More generally, not embarking upon RAP means your analytical processes will be more brittle. This is more or less associated with using closed-source software or poorly designed Python/R programs and platforms, where you are "locked in" to certain ways of doing things: when that way of doing things is no longer available, then you've got a problem. Done properly, RAP not only describes the analytical/data process (using free, widely used and portable code) but also the exact libraries, compute, etc. use to run it - meaning the process should be able to run (and be reproduced) indefinitely (given supportive IT/platforms).
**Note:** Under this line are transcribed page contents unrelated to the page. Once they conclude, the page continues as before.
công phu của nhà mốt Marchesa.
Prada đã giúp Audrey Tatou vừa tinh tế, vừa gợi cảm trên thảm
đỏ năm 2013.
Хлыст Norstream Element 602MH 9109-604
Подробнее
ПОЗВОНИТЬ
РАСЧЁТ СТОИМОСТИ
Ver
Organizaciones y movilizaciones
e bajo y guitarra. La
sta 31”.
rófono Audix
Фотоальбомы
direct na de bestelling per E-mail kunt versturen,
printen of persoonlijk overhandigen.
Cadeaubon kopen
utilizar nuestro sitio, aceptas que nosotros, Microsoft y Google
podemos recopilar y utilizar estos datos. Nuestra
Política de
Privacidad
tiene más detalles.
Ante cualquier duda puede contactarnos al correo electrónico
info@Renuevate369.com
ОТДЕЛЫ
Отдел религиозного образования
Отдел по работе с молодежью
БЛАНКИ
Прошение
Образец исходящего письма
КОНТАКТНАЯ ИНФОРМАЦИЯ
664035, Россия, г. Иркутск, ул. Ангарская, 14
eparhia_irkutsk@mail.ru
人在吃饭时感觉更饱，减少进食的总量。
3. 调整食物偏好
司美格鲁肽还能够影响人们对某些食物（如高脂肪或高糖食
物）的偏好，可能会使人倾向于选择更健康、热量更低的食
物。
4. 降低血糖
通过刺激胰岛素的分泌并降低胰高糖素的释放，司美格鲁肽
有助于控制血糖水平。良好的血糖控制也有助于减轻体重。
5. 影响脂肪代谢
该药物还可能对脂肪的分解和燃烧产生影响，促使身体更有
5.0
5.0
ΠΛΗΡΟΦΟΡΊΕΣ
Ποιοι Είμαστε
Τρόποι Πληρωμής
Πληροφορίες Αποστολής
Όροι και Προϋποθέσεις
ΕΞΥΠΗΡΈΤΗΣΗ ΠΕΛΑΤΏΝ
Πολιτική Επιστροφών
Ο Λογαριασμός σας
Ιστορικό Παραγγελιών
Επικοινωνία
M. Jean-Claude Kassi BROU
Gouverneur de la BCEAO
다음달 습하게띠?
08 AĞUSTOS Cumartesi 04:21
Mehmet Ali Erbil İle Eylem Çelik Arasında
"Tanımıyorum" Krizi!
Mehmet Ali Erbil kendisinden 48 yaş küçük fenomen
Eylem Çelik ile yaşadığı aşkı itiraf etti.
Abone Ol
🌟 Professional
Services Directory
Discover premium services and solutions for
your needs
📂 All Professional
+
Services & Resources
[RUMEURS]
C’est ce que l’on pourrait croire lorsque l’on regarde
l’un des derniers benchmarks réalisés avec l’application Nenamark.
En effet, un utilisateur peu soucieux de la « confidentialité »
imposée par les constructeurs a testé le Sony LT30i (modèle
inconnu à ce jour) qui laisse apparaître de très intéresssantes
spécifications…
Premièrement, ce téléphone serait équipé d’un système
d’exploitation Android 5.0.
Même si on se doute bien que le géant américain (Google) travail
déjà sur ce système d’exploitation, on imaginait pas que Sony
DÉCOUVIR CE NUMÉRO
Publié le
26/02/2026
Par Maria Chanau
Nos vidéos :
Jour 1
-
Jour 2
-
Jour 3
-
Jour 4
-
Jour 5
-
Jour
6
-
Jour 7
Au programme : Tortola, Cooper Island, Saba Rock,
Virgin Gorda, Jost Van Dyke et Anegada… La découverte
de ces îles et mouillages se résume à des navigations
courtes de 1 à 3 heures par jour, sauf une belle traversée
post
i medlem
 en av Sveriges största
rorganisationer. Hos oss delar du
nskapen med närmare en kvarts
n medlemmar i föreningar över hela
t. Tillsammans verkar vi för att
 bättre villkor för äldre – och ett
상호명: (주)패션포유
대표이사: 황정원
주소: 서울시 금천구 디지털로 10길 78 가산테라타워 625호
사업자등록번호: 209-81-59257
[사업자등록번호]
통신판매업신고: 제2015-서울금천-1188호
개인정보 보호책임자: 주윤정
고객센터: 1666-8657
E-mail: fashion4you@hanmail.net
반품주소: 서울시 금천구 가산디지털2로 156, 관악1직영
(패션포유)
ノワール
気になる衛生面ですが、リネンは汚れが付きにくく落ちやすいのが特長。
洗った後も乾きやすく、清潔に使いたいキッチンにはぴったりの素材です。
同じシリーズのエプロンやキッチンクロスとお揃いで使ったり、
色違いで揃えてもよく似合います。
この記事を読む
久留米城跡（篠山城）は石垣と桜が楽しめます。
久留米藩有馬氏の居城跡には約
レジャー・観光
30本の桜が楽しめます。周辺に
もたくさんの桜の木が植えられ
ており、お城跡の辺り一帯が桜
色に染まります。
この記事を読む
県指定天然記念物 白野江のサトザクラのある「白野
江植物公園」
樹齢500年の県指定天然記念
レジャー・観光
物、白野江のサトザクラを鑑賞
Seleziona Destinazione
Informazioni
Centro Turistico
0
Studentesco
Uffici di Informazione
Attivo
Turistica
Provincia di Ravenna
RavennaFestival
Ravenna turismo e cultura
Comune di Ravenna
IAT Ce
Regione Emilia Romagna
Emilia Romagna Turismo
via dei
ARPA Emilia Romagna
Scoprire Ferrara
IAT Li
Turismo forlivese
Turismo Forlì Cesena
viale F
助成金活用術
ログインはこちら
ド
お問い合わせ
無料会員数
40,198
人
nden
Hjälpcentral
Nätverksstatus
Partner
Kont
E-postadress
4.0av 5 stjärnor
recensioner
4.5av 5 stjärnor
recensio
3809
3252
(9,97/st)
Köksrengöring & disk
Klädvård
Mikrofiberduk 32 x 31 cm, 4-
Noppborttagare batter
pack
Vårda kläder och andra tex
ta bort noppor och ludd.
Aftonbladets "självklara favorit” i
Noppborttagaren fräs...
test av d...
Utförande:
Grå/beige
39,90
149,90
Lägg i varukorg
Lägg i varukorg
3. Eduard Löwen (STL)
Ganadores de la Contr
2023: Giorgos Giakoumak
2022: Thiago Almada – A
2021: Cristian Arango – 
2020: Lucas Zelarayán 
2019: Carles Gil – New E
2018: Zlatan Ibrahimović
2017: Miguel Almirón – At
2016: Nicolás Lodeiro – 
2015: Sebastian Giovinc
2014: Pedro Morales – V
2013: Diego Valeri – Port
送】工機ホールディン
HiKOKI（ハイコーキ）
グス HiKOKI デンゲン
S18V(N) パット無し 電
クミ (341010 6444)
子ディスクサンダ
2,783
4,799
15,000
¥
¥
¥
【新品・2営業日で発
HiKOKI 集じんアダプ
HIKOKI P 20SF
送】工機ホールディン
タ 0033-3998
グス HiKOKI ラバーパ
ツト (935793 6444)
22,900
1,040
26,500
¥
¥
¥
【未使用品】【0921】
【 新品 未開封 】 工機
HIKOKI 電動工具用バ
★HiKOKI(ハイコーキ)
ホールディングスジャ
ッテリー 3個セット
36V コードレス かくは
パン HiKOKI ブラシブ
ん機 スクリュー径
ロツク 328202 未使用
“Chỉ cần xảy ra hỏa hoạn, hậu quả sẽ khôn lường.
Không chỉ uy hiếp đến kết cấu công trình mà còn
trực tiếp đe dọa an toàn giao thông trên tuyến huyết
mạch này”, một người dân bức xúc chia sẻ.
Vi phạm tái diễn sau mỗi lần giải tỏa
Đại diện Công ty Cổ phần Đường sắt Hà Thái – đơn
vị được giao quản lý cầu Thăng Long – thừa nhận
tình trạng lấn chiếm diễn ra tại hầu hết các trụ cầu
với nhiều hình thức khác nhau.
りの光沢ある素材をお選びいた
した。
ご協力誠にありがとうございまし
Not following RAP, especially the code version control aspect, leaves you more exposed to issues such as losing the code, the code getting damaged beyond repair, data centres going down, losing access to shared drives where processes are held, servers crashing or major cyber security incidents. If the process, and everything used to run it, is described in a git repo, you can recover from any of the above - recover the code, roll back some damaging change (and identify how it happened), reclone the code to your systems in case your local shared-drives fail and re set-up your entire pipeline including python libraries, and even computer cluster specs, given entire system failure or compromise.

Duplicate work, and not getting the full value out of your colleagues' work is a big risk of not doing RAP. Siloed, opaque processes are inevitably repeated by each team which needs to do the same task - this is wasteful of their time, but also means if one of those teams makes something really good, the rest of the business isn't benefiting from this. By promoting sharing, transparency and portability, RAP makes it easier to reap these benefits.